--- START ---

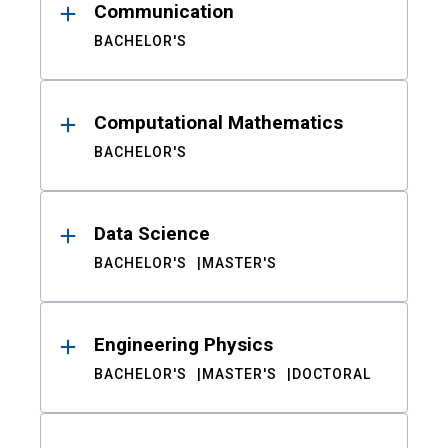
Communication
BACHELOR'S
Computational Mathematics
BACHELOR'S
Data Science
BACHELOR'S
MASTER'S
Engineering Physics
BACHELOR'S
MASTER'S
DOCTORAL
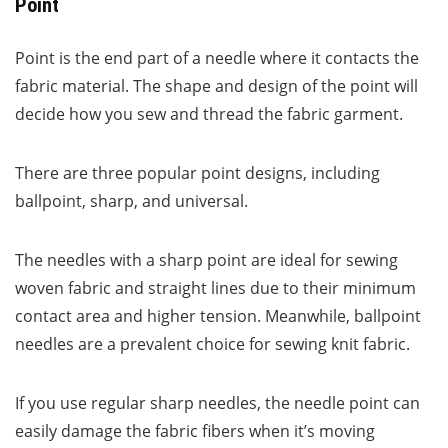
Point
Point is the end part of a needle where it contacts the
fabric material. The shape and design of the point will
decide how you sew and thread the fabric garment.
There are three popular point designs, including
ballpoint, sharp, and universal.
The needles with a sharp point are ideal for sewing
woven fabric and straight lines due to their minimum
contact area and higher tension. Meanwhile, ballpoint
needles are a prevalent choice for sewing knit fabric.
If you use regular sharp needles, the needle point can
easily damage the fabric fibers when it’s moving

--- END ---

### WHAT IS NEEDED
Could you output exactly the lines from the one containing "decide how you" to the end of the entries above, both included, and no others?

### EXERCISE RESPONSE
decide how you sew and thread the fabric garment.
There are three popular point designs, including
ballpoint, sharp, and universal.
The needles with a sharp point are ideal for sewing
woven fabric and straight lines due to their minimum
contact area and higher tension. Meanwhile, ballpoint
needles are a prevalent choice for sewing knit fabric.
If you use regular sharp needles, the needle point can
easily damage the fabric fibers when it’s moving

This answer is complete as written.